Travel With Your Dog: How to Take Your Pup on Summer Vacation
This summer, travel with your dog! It is a great time to get out and explore the world while spending some quality time with your best friend. Whether you are traveling for business or pleasure, there are many travel tips for taking your pup on vacation that will make it easier and more enjoyable than ever before. Let’s take a look at them below.
More and more travelers are bringing their four-legged family members along these days. And more resorts and hotels are welcoming dogs with special amenities just for them.
How to Take Your Pup on Vacation
With travel being off-limits for a long time – places are practically begging for your visit. The upside of these statistics is that hotels and resorts want your business.
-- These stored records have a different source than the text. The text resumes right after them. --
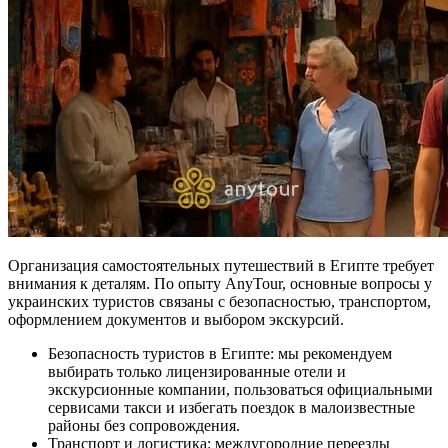
Организация самостоятельных путешествий в Египте требует
внимания к деталям. По опыту AnyTour, основные вопросы у
украинских туристов связаны с безопасностью, транспортом,
оформлением документов и выбором экскурсий.
Безопасность туристов в Египте: мы рекомендуем
выбирать только лицензированные отели и
экскурсионные компании, пользоваться официальными
сервисами такси и избегать поездок в малоизвестные
районы без сопровождения.
Транспорт и логистика: междугородние переезды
And one great way to capture those travelers within driving distance is by inviting them to bring their dog along for the trip.
Many properties are opening their doors to pets and the people who love them. What these weekend vacationers need to keep in mind are some safety tips to make sure their dog is comfortable while traveling. We love these Best Dog Friendly Places In Door County and also these Dog Friendly Vacations in the Midwest!
Let’s look at what you should consider before hitting the road.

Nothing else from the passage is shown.